Important information about health savings accounts:
- You can contribute up to $3,400 in 2017 for employee-only coverage; $6,750 if you have family medical coverage.
- You must have a physical address on file in order to open an HSA with ConnectYourCare. If you only have a PO Box on file they will be unable to open an account and any money deducted will be refunded in a future pay check. You will have a 60 day window to ensure a physical address is on file before the account is terminated.
- You can make eligible payments with your HSA debit card. You can also make payments out of pocket and be reimbursed by filling out a form online.
- If you withdraw money from your HSA account for expenses that are not eligible healthcare expenses, you will pay taxes and penalties on the amount you withdraw.
- Any money left over in the account will roll over to the following year and can be used to pay future eligible expenses. You can take the account with you if you leave Lowe’s.
- You will be responsible for reporting contributions made to your HSA (whether made by you or on your behalf by Lowe’s) and for reporting distributions from your HSA. Keep in mind that all HSA contributions made on your behalf by Lowe’s via payroll deduction are on a pre-tax basis. You are responsible for determining the taxability of your HSA distributions based on the nature of the expenses for which they are used in accordance with applicable tax laws. You should maintain records of all your HSA distributions for tax purposes, including the original receipts with which the distributions are associated.
- For more information about HSAs, including who is eligible, other health coverage that might disqualify an individual from being eligible, contribution limits, and other rules, refer to the IRS website (https://www.irs.gov/publications/p969 or consult a tax professional. Additional information is also located on the ConnectYourCare website (http://www.connectyourcare.com/lowes).

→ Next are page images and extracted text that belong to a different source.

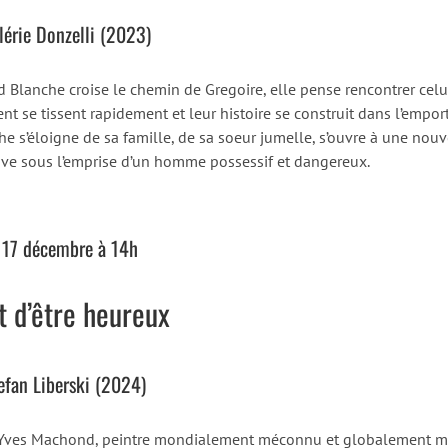
lérie Donzelli (2023)
 Blanche croise le chemin de Gregoire, elle pense rencontrer celui 
ent se tissent rapidement et leur histoire se construit dans l’emp
e s’éloigne de sa famille, de sa soeur jumelle, s’ouvre à une nouvell
uve sous l’emprise d’un homme possessif et dangereux.
 17 décembre à 14h
rt d’être heureux
efan Liberski (2024)
Yves Machond, peintre mondialement méconnu et globalement ma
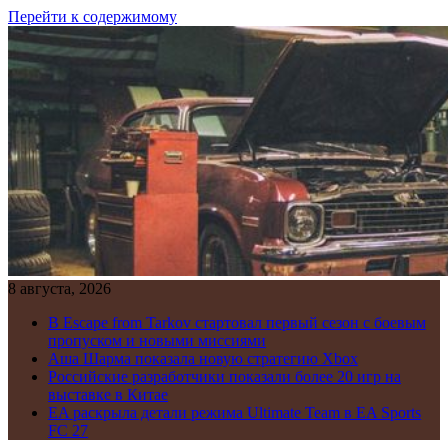
Перейти к содержимому
8 августа, 2026
В Escape from Tarkov стартовал первый сезон с боевым
пропуском и новыми миссиями
Аша Шарма показала новую стратегию Xbox
Российские разработчики показали более 20 игр на
выставке в Китае
EA раскрыла детали режима Ultimate Team в EA Sports
FC 27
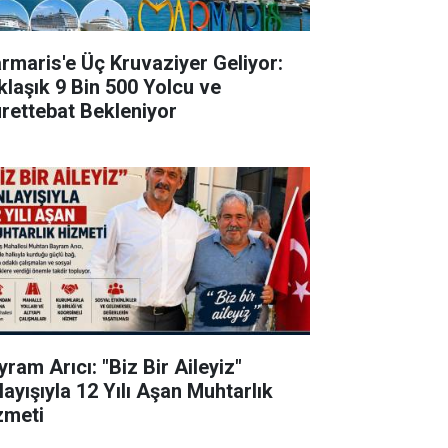
rmaris'e Üç Kruvaziyer Geliyor:
klaşık 9 Bin 500 Yolcu ve
rettebat Bekleniyor
ram Arıcı: "Biz Bir Aileyiz"
layışıyla 12 Yılı Aşan Muhtarlık
zmeti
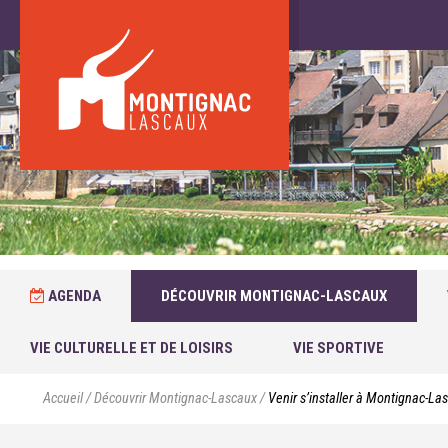
AGENDA
DÉCOUVRIR MONTIGNAC-LASCAUX
VIE CULTURELLE ET DE LOISIRS
VIE SPORTIVE
Accueil
/
Découvrir Montignac-Lascaux
/
Venir s’installer à Montignac-La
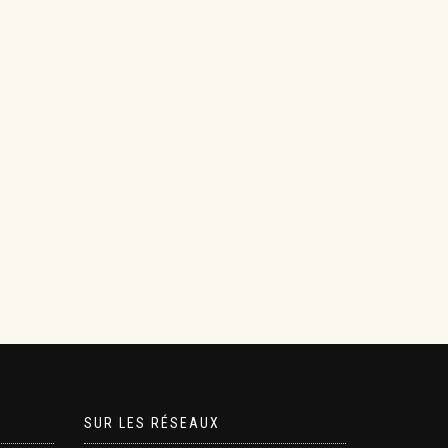
SUR LES RÉSEAUX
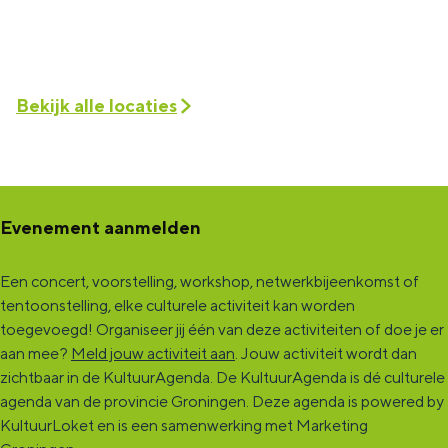
Bekijk alle locaties
Evenement aanmelden
Een concert, voorstelling, workshop, netwerkbijeenkomst of
tentoonstelling, elke culturele activiteit kan worden
toegevoegd! Organiseer jij één van deze activiteiten of doe je er
aan mee?
Meld jouw activiteit aan
. Jouw activiteit wordt dan
zichtbaar in de KultuurAgenda. De KultuurAgenda is dé culturele
agenda van de provincie Groningen. Deze agenda is powered by
KultuurLoket en is een samenwerking met Marketing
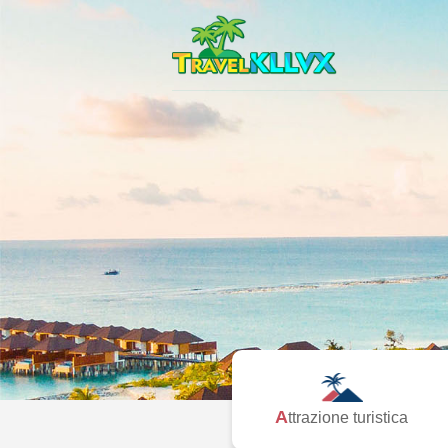
Attrazione turistica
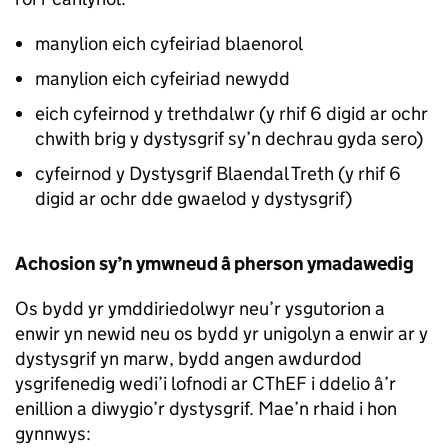
manylion eich cyfeiriad blaenorol
manylion eich cyfeiriad newydd
eich cyfeirnod y trethdalwr (y rhif 6 digid ar ochr
chwith brig y dystysgrif sy’n dechrau gyda sero)
cyfeirnod y Dystysgrif Blaendal Treth (y rhif 6
digid ar ochr dde gwaelod y dystysgrif)
Achosion sy’n ymwneud â pherson ymadawedig
Os bydd yr ymddiriedolwyr neu’r ysgutorion a
enwir yn newid neu os bydd yr unigolyn a enwir ar y
dystysgrif yn marw, bydd angen awdurdod
ysgrifenedig wedi’i lofnodi ar CThEF i ddelio â’r
enillion a diwygio’r dystysgrif. Mae’n rhaid i hon
gynnwys:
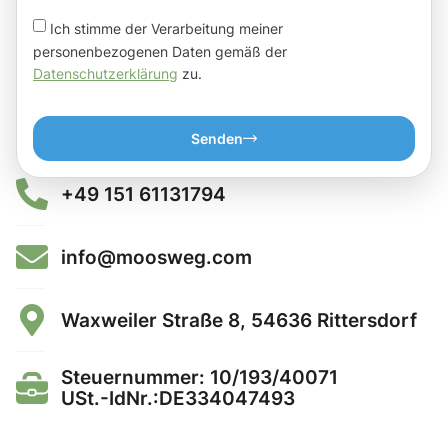
Ich stimme der Verarbeitung meiner
personenbezogenen Daten gemäß der
Datenschutzerklärung
zu.
Senden
+49 151 61131794
info@moosweg.com
Waxweiler Straße 8, 54636 Rittersdorf
Steuernummer: 10/193/40071
USt.-IdNr.:DE334047493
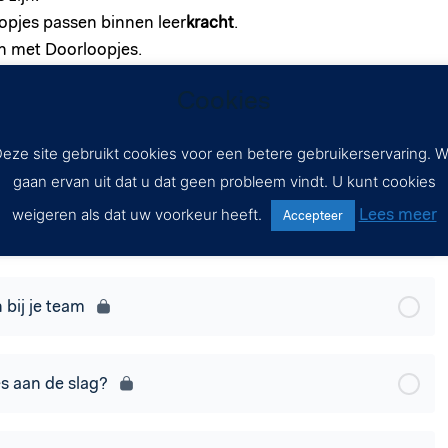
pjes passen binnen leer
kracht
.
an met Doorloopjes.
Cookies
eze site gebruikt cookies voor een betere gebruikerservaring. 
gaan ervan uit dat u dat geen probleem vindt. U kunt cookies
Lees meer
weigeren als dat uw voorkeur heeft.
Accepteer
plicate) c d
 bij je team
s aan de slag?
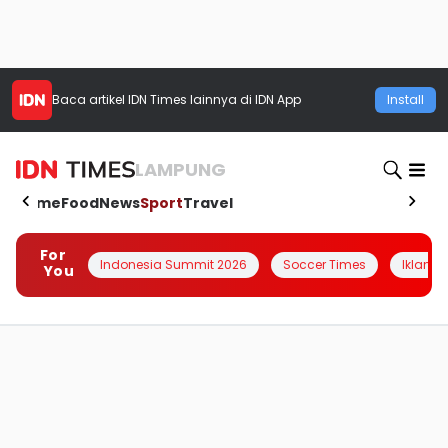
Baca artikel
IDN Times
lainnya di IDN App
Install
LAMPUNG
Home
Food
News
Sport
Travel
For
Indonesia Summit 2026
Soccer Times
Iklanin 
You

Please contact your tax advisor with additional questions.
- If you are currently enrolled in a Healthcare Flexible Spending Account (FSA) for 2016 and enroll in the Health Savings Account (HSA) in 2017, you must either forfeit your FSA balance by 12/31/2016 or have a $0 FSA balance by 12/31/2016 to be eligible for the HSA in 2017. If you have any FSA balance on 1/1/2017, you will be ineligible to make contributions to your HSA for the entirety of 2017. Further, for participants in the 2017 Choice Account Plus plan, while Lowe’s will make a contribution to your HSA even if you have a carryover FSA balance from 2016, that contribution from Lowe’s will be considered taxable income that you’ll need to report when you file your taxes. You would also need to remove the Lowe’s contribution from your HSA by 4/15/2018 to avoid a 6% additional penalty if you fall into this category. Please contact your tax advisor with additional questions. You can forfeit your FSA by visiting the WageWorks employee portal WageWorks before 12/31/2016. Please contact Human Resources if you have additional questions about annual enrollment.

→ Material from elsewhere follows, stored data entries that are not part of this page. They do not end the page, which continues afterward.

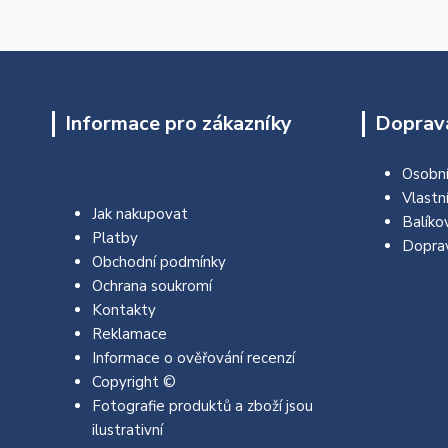
Informace pro zákazníky
Doprava
Osobní
Vlastn
Jak nakupovat
Balíko
Platby
Dopra
Obchodní podmínky
Ochrana soukromí
Kontakty
Reklamace
Informace o ověřování recenzí
Copyright ©
Fotografie produktů a zboží jsou
ilustrativní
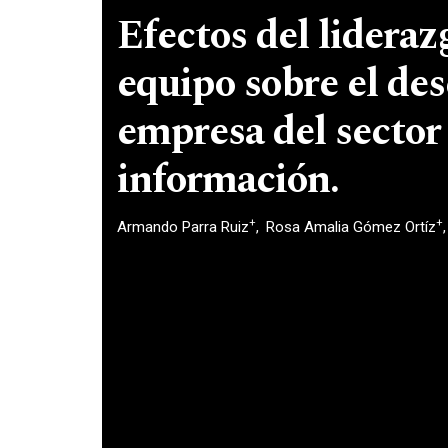
Efectos del lideraz
equipo sobre el d
empresa del sector 
información.
+
+
Armando Parra Ruiz
Rosa Amalia Gómez Ortíz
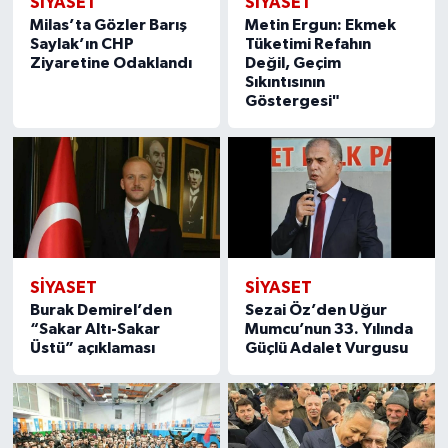
SIYASET
SIYASET
Milas’ta Gözler Barış
Metin Ergun: Ekmek
Saylak’ın CHP
Tüketimi Refahın
Ziyaretine Odaklandı
Değil, Geçim
Sıkıntısının
Göstergesi"
SIYASET
SIYASET
Burak Demirel’den
Sezai Öz’den Uğur
“Sakar Altı-Sakar
Mumcu’nun 33. Yılında
Üstü” açıklaması
Güçlü Adalet Vurgusu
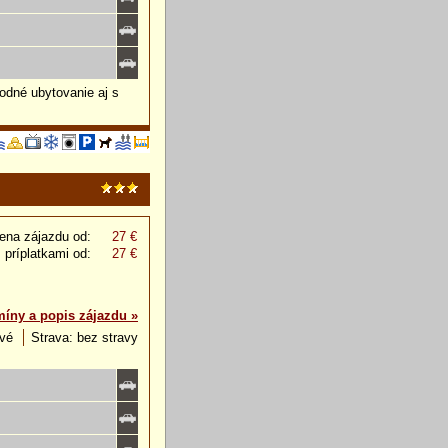
odné ubytovanie aj s
ena zájazdu od:
27 €
 príplatkami od:
27 €
míny a popis zájazdu »
ové
Strava: bez stravy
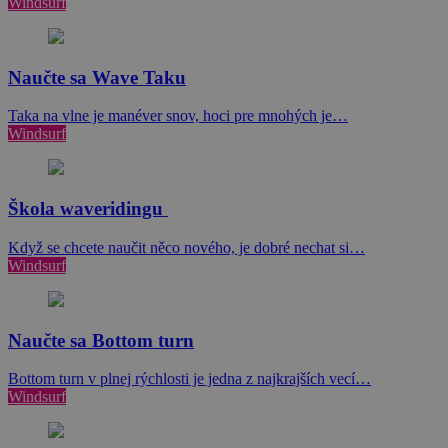
Windsurf
Naučte sa Wave Taku
Taka na vlne je manéver snov, hoci pre mnohých je…
Windsurf
Škola waveridingu
Když se chcete naučit něco nového, je dobré nechat si…
Windsurf
Naučte sa Bottom turn
Bottom turn v plnej rýchlosti je jedna z najkrajších vecí…
Windsurf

- For employees working at locations with access to an onsite health center:
- For the 2017 plan year, employees covered under Lowe’s Choice Account Plus and Choice Account plans (High Deductible Health Plans), there will be a $40 charge, per illness/injury visit for onsite health centers. This is an IRS regulation due to the tax-free Health Savings Account associated with the HDHP medical plans. The $40 charge will count towards employees’ deductibles and out of pocket maximums under the Choice Account Plus and Choice Account plans. When an employee meets their deductible under this plan, there will be no charge for the onsite health center visit. All wellness and preventive visits remain at no cost, for any Lowe’s onsite employee, regardless of the insurance plan they are enrolled in. This will include annual physicals and biometric screenings.